Friday, September 21, 2007

Dreams of Ivory; "Never" as Second Best

The thing about remembered opportunity, even missed, is that it remains opportunity. One forgets that unrealized potential is the only kind there is--full of hope, still available for a daydream or two.

Harsh lesson today. Beside the trite "nothing ventured, nothing gained," I need to mount a reminder from the classics:

Dreams surely are difficult, confusing, and not everything in them is brought to pass for mankind. For fleeting dreams have two gates: one is fashioned of horn and one of ivory. Those which pass through the one of sawn ivory are deceptive, bringing tidings which come to nought, but those which issue from the one of polished horn bring true results when a mortal sees them.
--- Homer (800 BC - 700 BC), The Odyssey
I had a moment, frozen in time, that brought me smiles now and then, just to think of it, just to remember. It was like the rose beneath the glass dome in Beauty and the Beast, except that it never lost a petal. Tonight I lifted that dome. Bad call. The rose did more than wilt before my eyes. It somehow turned away, quite intentionally, leaving nothing but thorns faced my way.
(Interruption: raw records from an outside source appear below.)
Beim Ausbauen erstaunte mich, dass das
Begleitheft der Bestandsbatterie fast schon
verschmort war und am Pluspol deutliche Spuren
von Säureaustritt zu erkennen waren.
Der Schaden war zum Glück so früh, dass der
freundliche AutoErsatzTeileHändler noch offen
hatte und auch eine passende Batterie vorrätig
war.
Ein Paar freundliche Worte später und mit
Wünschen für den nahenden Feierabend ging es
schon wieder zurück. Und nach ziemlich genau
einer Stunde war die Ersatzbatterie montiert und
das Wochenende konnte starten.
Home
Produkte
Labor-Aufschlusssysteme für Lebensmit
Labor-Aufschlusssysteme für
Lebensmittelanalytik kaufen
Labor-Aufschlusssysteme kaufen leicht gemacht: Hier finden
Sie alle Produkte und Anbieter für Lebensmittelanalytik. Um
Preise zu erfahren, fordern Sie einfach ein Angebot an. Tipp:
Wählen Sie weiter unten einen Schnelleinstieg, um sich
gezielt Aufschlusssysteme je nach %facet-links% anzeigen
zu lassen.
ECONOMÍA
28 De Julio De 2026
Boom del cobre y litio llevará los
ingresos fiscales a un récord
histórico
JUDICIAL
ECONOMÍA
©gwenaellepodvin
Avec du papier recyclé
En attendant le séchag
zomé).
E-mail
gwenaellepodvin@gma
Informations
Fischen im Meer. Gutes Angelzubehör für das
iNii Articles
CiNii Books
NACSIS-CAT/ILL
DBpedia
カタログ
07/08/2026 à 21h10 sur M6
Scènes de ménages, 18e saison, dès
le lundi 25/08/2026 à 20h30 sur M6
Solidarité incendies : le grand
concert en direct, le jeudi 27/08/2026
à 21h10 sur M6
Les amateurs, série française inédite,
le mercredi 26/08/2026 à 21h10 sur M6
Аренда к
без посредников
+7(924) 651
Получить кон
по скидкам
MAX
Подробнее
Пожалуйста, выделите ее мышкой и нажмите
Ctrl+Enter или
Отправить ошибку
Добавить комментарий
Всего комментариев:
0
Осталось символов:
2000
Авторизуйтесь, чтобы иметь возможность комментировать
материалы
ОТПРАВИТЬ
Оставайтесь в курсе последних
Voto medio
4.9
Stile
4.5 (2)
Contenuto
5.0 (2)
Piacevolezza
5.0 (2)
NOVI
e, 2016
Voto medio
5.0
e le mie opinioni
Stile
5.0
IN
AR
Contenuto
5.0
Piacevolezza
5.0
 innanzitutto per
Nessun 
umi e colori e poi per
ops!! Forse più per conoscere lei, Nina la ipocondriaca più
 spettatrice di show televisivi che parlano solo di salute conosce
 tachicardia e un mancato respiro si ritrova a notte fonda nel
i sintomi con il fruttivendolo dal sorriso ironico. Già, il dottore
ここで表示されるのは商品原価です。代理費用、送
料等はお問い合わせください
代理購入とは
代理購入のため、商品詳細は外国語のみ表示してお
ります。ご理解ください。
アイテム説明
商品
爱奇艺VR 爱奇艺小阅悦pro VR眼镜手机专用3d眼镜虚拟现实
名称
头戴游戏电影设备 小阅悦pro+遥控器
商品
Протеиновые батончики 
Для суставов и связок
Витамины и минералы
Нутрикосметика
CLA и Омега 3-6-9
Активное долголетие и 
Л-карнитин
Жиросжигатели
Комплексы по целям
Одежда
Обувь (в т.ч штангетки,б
If I had even thought that a possibility, I would simply have left it alone. I could have gone to my grave with more joy from the remembered potential than regret at never having acted. Reality robbed even the memory of its enchantment.

So, "now or never" has new meaning to me. Once the focus was all on now, a prod to action in the moment. Henceforth, the never will be equally laden, a reminder that, now having passed, never is a good second best, for some dreams won't bear assaying.